I kept writing and rewriting the menu in my mind. How could I make a meal that expressed everything I knew and remembered and felt about her? How could I compress fifteen years of emotions into a few small plates of food? How could I say goodbye? I started thinking about her favorite farms. I could use ingredients from each one, grown by people she’d known and loved for decades. Each radish, beet, and leaf of spinach would bring with it memories of walking through fields and pulling vegetables from the dirt, the smell of basil in the August heat and loamy earth after a December rain, the meals and parties and talks.

It couldn’t be too fancy. I knew she liked simple food. I imagined a kind of paean to the California cooking she was used to, but it wasn’t enough. It wasn’t me. I don’t think like that or talk like that or cook like that. I wanted complexity, balance, intensity; I wanted the kind of purity that was really concentration, the kind of simplicity that contained within it everything. My thoughts kept drifting toward alchemy, the ingredients she loved made somehow to taste more like themselves, released from the constraints of their physicality so they could float, dance, sing. I wanted to create a meal so beautiful, so transcendent, that it could make time stop for one night.
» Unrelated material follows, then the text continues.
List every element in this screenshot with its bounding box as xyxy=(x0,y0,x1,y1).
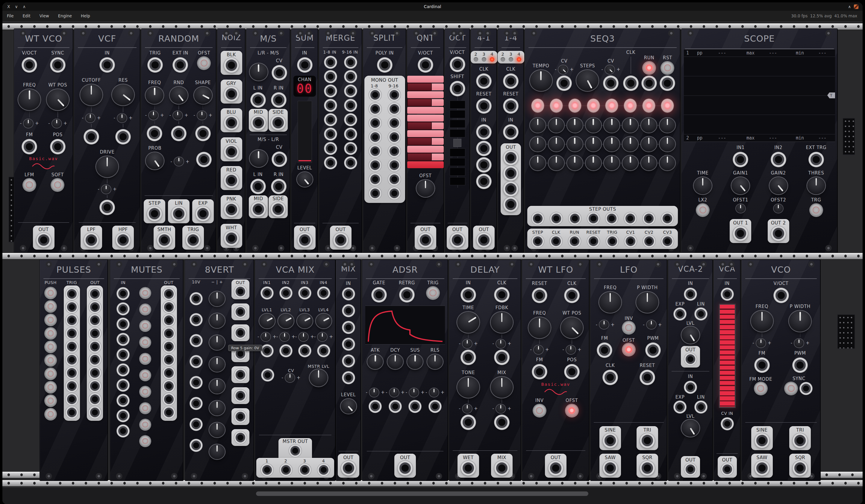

I knew that this was a kind of insanity. It wasn’t real but I couldn’t let go of it, returning over and over to each little detail—the antique spoons that we would use for the soup and the flowers in the corner of the room—as if through force of will I could coax the impossible into being. The last meal I cooked for Diane turned out not to be much of a meal. It was jello.
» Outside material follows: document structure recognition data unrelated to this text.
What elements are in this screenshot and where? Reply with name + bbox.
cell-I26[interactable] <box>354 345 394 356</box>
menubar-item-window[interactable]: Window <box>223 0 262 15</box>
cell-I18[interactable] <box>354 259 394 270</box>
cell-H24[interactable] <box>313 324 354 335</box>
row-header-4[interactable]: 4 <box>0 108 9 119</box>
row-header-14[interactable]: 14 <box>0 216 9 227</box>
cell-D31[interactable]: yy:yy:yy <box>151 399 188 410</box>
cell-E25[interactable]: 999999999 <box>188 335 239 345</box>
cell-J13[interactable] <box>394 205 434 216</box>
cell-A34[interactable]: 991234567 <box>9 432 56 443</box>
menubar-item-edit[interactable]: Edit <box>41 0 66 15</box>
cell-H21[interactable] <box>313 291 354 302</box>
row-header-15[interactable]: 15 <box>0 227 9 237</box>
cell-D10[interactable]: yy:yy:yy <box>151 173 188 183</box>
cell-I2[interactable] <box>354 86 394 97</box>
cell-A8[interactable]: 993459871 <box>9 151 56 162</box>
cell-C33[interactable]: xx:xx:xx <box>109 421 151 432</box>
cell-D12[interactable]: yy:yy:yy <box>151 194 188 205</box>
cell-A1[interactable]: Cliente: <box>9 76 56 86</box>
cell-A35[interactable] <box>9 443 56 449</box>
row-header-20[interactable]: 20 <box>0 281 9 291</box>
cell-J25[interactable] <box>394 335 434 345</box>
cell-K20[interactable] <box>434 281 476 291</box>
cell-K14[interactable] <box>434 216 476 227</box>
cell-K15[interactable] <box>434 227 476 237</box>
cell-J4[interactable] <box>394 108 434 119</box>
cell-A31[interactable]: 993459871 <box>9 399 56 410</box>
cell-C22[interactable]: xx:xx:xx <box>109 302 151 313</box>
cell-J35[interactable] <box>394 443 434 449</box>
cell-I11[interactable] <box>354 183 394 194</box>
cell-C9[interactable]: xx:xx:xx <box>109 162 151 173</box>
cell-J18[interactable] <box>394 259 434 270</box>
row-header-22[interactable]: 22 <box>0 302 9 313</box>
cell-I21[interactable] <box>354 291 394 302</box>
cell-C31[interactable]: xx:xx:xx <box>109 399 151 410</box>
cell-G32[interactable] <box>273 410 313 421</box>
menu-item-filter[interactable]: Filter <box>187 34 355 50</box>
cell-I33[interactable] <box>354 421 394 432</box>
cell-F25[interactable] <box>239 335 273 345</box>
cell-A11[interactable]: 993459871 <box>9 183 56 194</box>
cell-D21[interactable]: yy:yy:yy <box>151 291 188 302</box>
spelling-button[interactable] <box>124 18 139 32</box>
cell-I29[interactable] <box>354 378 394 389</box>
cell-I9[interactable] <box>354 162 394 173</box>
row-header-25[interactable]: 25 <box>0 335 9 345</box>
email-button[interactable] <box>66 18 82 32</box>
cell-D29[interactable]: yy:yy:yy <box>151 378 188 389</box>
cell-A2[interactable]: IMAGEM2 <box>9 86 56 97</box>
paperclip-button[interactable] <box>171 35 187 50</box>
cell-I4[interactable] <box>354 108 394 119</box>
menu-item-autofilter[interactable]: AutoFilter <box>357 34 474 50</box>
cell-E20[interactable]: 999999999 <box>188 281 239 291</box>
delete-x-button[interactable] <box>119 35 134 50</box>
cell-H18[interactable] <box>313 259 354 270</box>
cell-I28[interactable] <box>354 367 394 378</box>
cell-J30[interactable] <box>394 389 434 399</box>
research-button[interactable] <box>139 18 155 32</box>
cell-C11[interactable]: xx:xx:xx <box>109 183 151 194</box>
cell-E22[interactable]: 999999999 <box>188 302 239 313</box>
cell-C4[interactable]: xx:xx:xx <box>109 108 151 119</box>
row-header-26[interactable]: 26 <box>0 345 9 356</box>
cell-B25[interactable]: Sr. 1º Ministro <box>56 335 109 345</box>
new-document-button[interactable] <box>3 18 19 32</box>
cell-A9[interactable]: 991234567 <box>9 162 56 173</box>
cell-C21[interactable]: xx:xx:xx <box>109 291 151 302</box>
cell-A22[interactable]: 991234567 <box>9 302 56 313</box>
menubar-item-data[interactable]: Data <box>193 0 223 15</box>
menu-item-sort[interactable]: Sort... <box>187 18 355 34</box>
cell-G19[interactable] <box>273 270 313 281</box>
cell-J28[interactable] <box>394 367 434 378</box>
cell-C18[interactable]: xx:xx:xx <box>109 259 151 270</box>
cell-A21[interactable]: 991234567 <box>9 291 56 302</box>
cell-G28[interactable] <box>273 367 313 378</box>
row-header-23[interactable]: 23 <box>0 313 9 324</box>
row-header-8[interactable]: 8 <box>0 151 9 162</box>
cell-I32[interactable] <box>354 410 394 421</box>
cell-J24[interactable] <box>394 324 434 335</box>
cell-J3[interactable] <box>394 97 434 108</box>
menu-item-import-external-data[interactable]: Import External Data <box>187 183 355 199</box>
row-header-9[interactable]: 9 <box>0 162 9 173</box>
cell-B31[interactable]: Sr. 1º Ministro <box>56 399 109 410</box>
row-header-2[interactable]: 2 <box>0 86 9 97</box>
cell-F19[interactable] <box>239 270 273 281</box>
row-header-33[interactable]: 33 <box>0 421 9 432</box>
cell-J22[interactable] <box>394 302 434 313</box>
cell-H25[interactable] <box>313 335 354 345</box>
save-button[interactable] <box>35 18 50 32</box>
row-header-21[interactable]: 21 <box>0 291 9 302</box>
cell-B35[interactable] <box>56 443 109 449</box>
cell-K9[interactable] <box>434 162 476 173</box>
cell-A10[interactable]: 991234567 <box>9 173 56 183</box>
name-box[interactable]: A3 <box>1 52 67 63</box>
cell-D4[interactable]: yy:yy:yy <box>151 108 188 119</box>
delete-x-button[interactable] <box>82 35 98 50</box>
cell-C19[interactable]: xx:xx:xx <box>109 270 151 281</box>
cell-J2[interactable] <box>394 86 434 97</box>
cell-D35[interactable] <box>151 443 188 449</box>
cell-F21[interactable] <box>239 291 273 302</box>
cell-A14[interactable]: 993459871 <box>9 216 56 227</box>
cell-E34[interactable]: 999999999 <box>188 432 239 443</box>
“So, buddy,” Laurence said one day, “Diane wants you to make some jello. Think you can handle that?” This was something of a joke. By that point in my career I had gelled just about everything that didn’t move.

“What flavor?

“Grape.”
I bought red flame grapes, sweet and aromatic, and cooked them with water and a little sugar. It needed something, so I added syrup flavored with quince. A touch of lime juice, strain, set with gelatin. It was delicious. I called Laurence.

“It’s ready,” I said. “Can I bring it by the room?”
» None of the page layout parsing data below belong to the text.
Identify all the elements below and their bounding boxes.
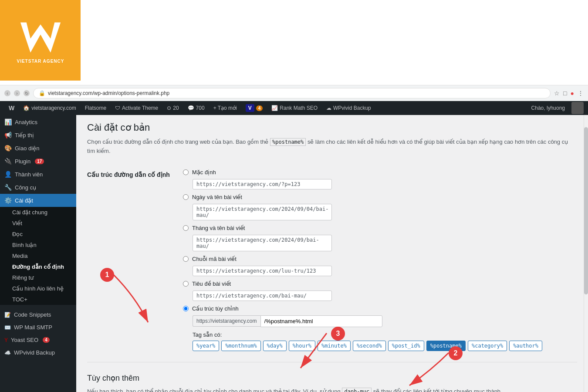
back-button[interactable]: ‹ <box>4 90 10 96</box>
appearance-label: Giao diện <box>15 145 39 152</box>
sidebar-item-analytics[interactable]: 📊 Analytics <box>0 115 76 128</box>
tag-second[interactable]: %second% <box>353 341 386 351</box>
sidebar-item-plugins[interactable]: 🔌 Plugin 17 <box>0 155 76 168</box>
danh-muc-code: danh-muc <box>342 388 372 392</box>
option-post-name: Tiêu đề bài viết <box>183 280 577 287</box>
site-name-button[interactable]: 🏠 vietstaragency.com <box>19 101 81 115</box>
record-icon[interactable]: ● <box>571 90 574 97</box>
tag-category[interactable]: %category% <box>468 341 507 351</box>
radio-day-name[interactable] <box>183 194 189 200</box>
address-bar[interactable]: 🔒 vietstaragency.com/wp-admin/options-pe… <box>33 88 551 98</box>
url-day-name: https://vietstaragency.com/2024/09/04/ba… <box>193 204 332 220</box>
section-divider <box>87 362 577 362</box>
sidebar-item-tools[interactable]: 🔧 Công cụ <box>0 181 76 194</box>
home-icon: 🏠 <box>23 105 30 111</box>
url-numeric: https://vietstaragency.com/luu-tru/123 <box>193 266 332 276</box>
sidebar-item-yoast[interactable]: Y Yoast SEO 4 <box>0 334 76 346</box>
content-area: Cài đặt cơ bản Chọn cấu trúc đường dẫn c… <box>76 113 588 392</box>
updates-button[interactable]: ⊙ 20 <box>162 101 183 115</box>
activate-theme-button[interactable]: 🛡 Activate Theme <box>111 101 162 115</box>
new-content-button[interactable]: + Tạo mới <box>209 101 241 115</box>
submenu-discussion[interactable]: Bình luận <box>0 240 76 250</box>
wp-mail-icon: ✉️ <box>4 324 11 331</box>
custom-prefix-text: https://vietstaragency.com <box>193 315 260 327</box>
sidebar: 📊 Analytics 📢 Tiếp thị 🎨 Giao diện 🔌 Plu… <box>0 113 76 392</box>
tag-monthnum[interactable]: %monthnum% <box>221 341 260 351</box>
url-text: vietstaragency.com/wp-admin/options-perm… <box>48 90 169 96</box>
tag-day[interactable]: %day% <box>263 341 287 351</box>
yoast-badge: 4 <box>43 337 50 343</box>
tag-postname[interactable]: %postname% <box>426 341 466 351</box>
wpvivid-button[interactable]: ☁ WPvivid Backup <box>322 101 375 115</box>
v-button[interactable]: V 4 <box>241 101 267 115</box>
custom-structure-row: https://vietstaragency.com <box>193 315 577 327</box>
browser-icons: ☆ □ ● ⋮ <box>554 90 584 97</box>
label-numeric[interactable]: Chuỗi mã bài viết <box>192 256 237 262</box>
browser-toolbar: ‹ › ↻ 🔒 vietstaragency.com/wp-admin/opti… <box>0 85 588 101</box>
sidebar-item-settings[interactable]: ⚙️ Cài đặt <box>0 194 76 207</box>
submenu-reading[interactable]: Đọc <box>0 229 76 240</box>
tag-hour[interactable]: %hour% <box>289 341 315 351</box>
submenu-writing[interactable]: Viết <box>0 218 76 229</box>
label-day-name[interactable]: Ngày và tên bài viết <box>192 194 242 200</box>
cloud-icon: ☁ <box>326 105 331 111</box>
submenu-aio[interactable]: Cấu hình Aio liên hệ <box>0 283 76 294</box>
submenu-permalinks[interactable]: Đường dẫn cố định <box>0 261 76 272</box>
wp-logo-icon: W <box>9 105 14 112</box>
submenu-privacy[interactable]: Riêng tư <box>0 272 76 283</box>
settings-submenu: Cài đặt chung Viết Đọc Bình luận Media Đ… <box>0 207 76 305</box>
tag-year[interactable]: %year% <box>193 341 219 351</box>
users-label: Thành viên <box>15 171 43 178</box>
radio-custom[interactable] <box>183 306 189 311</box>
label-month-name[interactable]: Tháng và tên bài viết <box>192 225 245 231</box>
tag-author[interactable]: %author% <box>509 341 542 351</box>
wp-logo-button[interactable]: W <box>4 101 19 115</box>
svg-text:VIETSTAR AGENCY: VIETSTAR AGENCY <box>17 58 64 63</box>
submenu-general[interactable]: Cài đặt chung <box>0 207 76 218</box>
option-day-name: Ngày và tên bài viết <box>183 194 577 200</box>
sidebar-item-wp-mail[interactable]: ✉️ WP Mail SMTP <box>0 321 76 334</box>
label-default[interactable]: Mặc định <box>192 169 216 176</box>
analytics-icon: 📊 <box>4 118 12 125</box>
flatsome-button[interactable]: Flatsome <box>81 101 111 115</box>
label-custom[interactable]: Cấu trúc tùy chỉnh <box>192 305 239 312</box>
plugins-icon: 🔌 <box>4 158 12 165</box>
plugins-badge: 17 <box>35 159 44 164</box>
submenu-toc[interactable]: TOC+ <box>0 294 76 305</box>
sidebar-item-appearance[interactable]: 🎨 Giao diện <box>0 142 76 155</box>
option-default: Mặc định <box>183 169 577 176</box>
page-title: Cài đặt cơ bản <box>87 122 577 133</box>
comments-button[interactable]: 💬 700 <box>183 101 209 115</box>
menu-icon[interactable]: ⋮ <box>578 90 584 97</box>
wp-admin-bar: W 🏠 vietstaragency.com Flatsome 🛡 Activa… <box>0 101 588 115</box>
refresh-button[interactable]: ↻ <box>24 90 30 96</box>
yoast-label: Yoast SEO <box>11 337 38 343</box>
circle-icon: ⊙ <box>167 105 171 111</box>
scrollbar[interactable] <box>584 113 588 392</box>
marketing-icon: 📢 <box>4 132 12 139</box>
sidebar-item-wpvivid[interactable]: ☁️ WPvivid Backup <box>0 346 76 359</box>
yoast-icon: Y <box>4 337 8 343</box>
sidebar-item-marketing[interactable]: 📢 Tiếp thị <box>0 128 76 142</box>
marketing-label: Tiếp thị <box>15 132 34 139</box>
radio-post-name[interactable] <box>183 281 189 287</box>
tools-icon: 🔧 <box>4 184 12 191</box>
tag-post-id[interactable]: %post_id% <box>388 341 424 351</box>
scroll-thumb[interactable] <box>584 127 588 294</box>
sidebar-item-code-snippets[interactable]: 📝 Code Snippets <box>0 308 76 321</box>
wp-main-layout: 📊 Analytics 📢 Tiếp thị 🎨 Giao diện 🔌 Plu… <box>0 113 588 392</box>
browser-chrome: ‹ › ↻ 🔒 vietstaragency.com/wp-admin/opti… <box>0 85 588 102</box>
rank-math-button[interactable]: 📈 Rank Math SEO <box>267 101 322 115</box>
radio-default[interactable] <box>183 169 189 175</box>
star-icon[interactable]: ☆ <box>554 90 560 97</box>
tag-minute[interactable]: %minute% <box>318 341 351 351</box>
custom-structure-input[interactable] <box>260 315 382 327</box>
forward-button[interactable]: › <box>14 90 20 96</box>
radio-numeric[interactable] <box>183 256 189 262</box>
sidebar-item-users[interactable]: 👤 Thành viên <box>0 168 76 181</box>
page-description: Chọn cấu trúc đường dẫn cố định cho tran… <box>87 138 577 156</box>
extensions-icon[interactable]: □ <box>563 90 567 97</box>
label-post-name[interactable]: Tiêu đề bài viết <box>192 280 231 287</box>
submenu-media[interactable]: Media <box>0 250 76 261</box>
radio-month-name[interactable] <box>183 225 189 231</box>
“No,” he said. “I’ll come get it.”

She loved it, he told me later. She told all the nurses that I had made jello for her. She only ate about three bites, but it made her happy. I asked again if I could see her. Again he said no.

“She’s…not herself. It would be hard.”

It had started to really sink in that I might not see her again, and I thought about our last encounter, at the market. She had wanted to stay and talk but I was in a hurry, and conversations with her were never short. I made my excuses and pushed on, into the day that became night, into another service, cooking, cursing, sweating, driving home exhausted and drained and collapsing in bed, like I’d done a million times before. And as I thought about that moment it all came spilling in, everything I had given up, the weddings and parties that I’d missed, the time I hadn’t spent with friends, the vacations never taken, the relationships I’d let wither. I’d piled every bit of my emotional being onto plates and bowls and for myself, for my real life, so little remained. I never thought it would be too late, and now it was.

When the call finally came I was standing in the alley behind the restaurant. It wasn’t actually
a call, but a text: “Diane passed away this morning. Ally and I were there. It was peaceful. Love to you and the family.”

It was mid-afternoon on one of those crystalline days that make tourists decide to move to San Francisco. The crisp fall light angled between the buildings, brushing across the laundry that hung from the windows above, swaying gently in the soft breeze. I stood there, frozen, staring at the walls of the opposing building, the rust-red paint flecked with dirt and debris, the bricks chipped and faded, the once-gaudy mural of dancing girls now half-menacing, half-forlorn. A couple stopped to take a picture of the Transamerica Pyramid piercing the skyline above.

“Hey, chef, everything okay? I got a question about the lamb sauce.”

I looked up to see one of my cooks standing outside the kitchen with a quizzical look on his face.
I nodded, shoved the phone into my back pocket, and followed him through the doorway, back into the bright lights of the kitchen.